In Europe we see that some governments are determined to shape these new ecosystems via heavy legislative control. The EU Data Governance Act, plus the upcoming Data Act and AI Act all attempt to put firm limits around the collection, sharing and use of “industrial” data, such as that generated through transport networks. These will sit alongside existing – and extensive - controls on the use of personal information.

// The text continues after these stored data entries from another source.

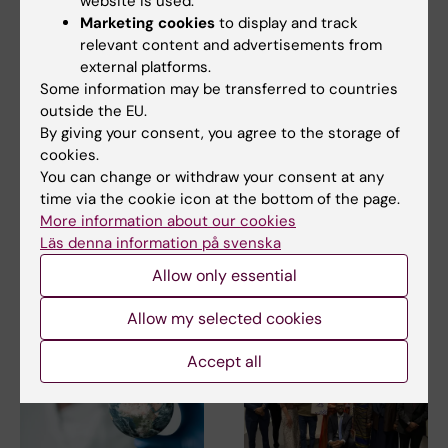
website is used.
Marketing cookies
to display and track
relevant content and advertisements from
external platforms.
Some information may be transferred to countries
outside the EU.
7 July, 2026
11 June, 2026
By giving your consent, you agree to the storage of
Alumna Prinka looks
Assistant Professor
cookies.
at health crises in a
in Mental and Sexual
You can change or withdraw your consent at any
more interconnected
Health – be part of
time via the cookie icon at the bottom of the page.
and systems-based
KI’s strategic
More information about our cookies
way now
initiative
Läs denna information på svenska
Prinka Singh says she would
The Department of Global
encourage anyone who is
Public Health is recruiting an
Allow only essential
interested in public…
Assistant…
Allow my selected cookies
Accept all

The UK government is taking a more agile, more openly innovation friendly, approach, while trusting that the current underpinning from existing legal principles will keep unwelcome developments in check. Hence the thrust of the new strategy is that the government will try to promote data sharing through data standardisation, sharing platforms and catalogues, but it won’t interfere much with IP rights, or impose mandates about how industrial data should be used. EV charging is a case in point: the government has indicated that it will legislate to open up some public chargepoint data, while exempting data generated in the purely private sphere, such as from home or manufacturer-specific charging.
Reasons for optimism
But perhaps we shouldn’t worry too much about the lighter touch. Unlike AdTech, this is a system with heavy public sector involvement because it is underpinned by real world infrastructure. We should expect this to put extra brakes – such planning constraints - on what’s happening. In addition, there are three heavily invested players sitting at the transport data table – government, individuals, and the private sector. Each brings access to valuable commodities, and each has different needs. Balance may be more achievable on a three-legged stool. But there’s no doubt that government will have a tricky task setting incentives and rules in such a way as to optimise future possibilities for all.
New ways to pay
There’s another divergence from AdTech: being a geographically contained system, transport is a sector with easier tax levers to pull. Currently, tax on private cars contributes to the cost of roads, and we recognise that users pay in part for running public infrastructure. Road tax subsidies to incentivise EV use have opened questions about whether this model is still fit for purpose. We know (not least from the emergence of this policy paper) that travel-generated data is valuable and monetizable – could such data be part of the “payment” expected from the private user to contribute to travel infrastructure? So, say, a lower road tax for drivers prepared to share more of their driver data?
And if business doesn’t share the government’s “open data” vision, will it try to incentivise data sharing through the tax system? Car users create a product of value by generating travel data, and the government sees that the greatest value to society can be derived through aggregation and exploitation of this data within the private sector, saying that the government prefers to monitor the market rather than build its own data platform for chargepoint data. So perhaps businesses which derive value from user-generated data might pay taxes for the public good, with incentives to contribute to public data trusts in return for data tax breaks?
The possibilities are endless. The new Transport Data Strategy recognises that we are standing at the threshold of something new and big in all sectors of the transport system.
When it comes to future travel, we are setting off on an exciting new journey.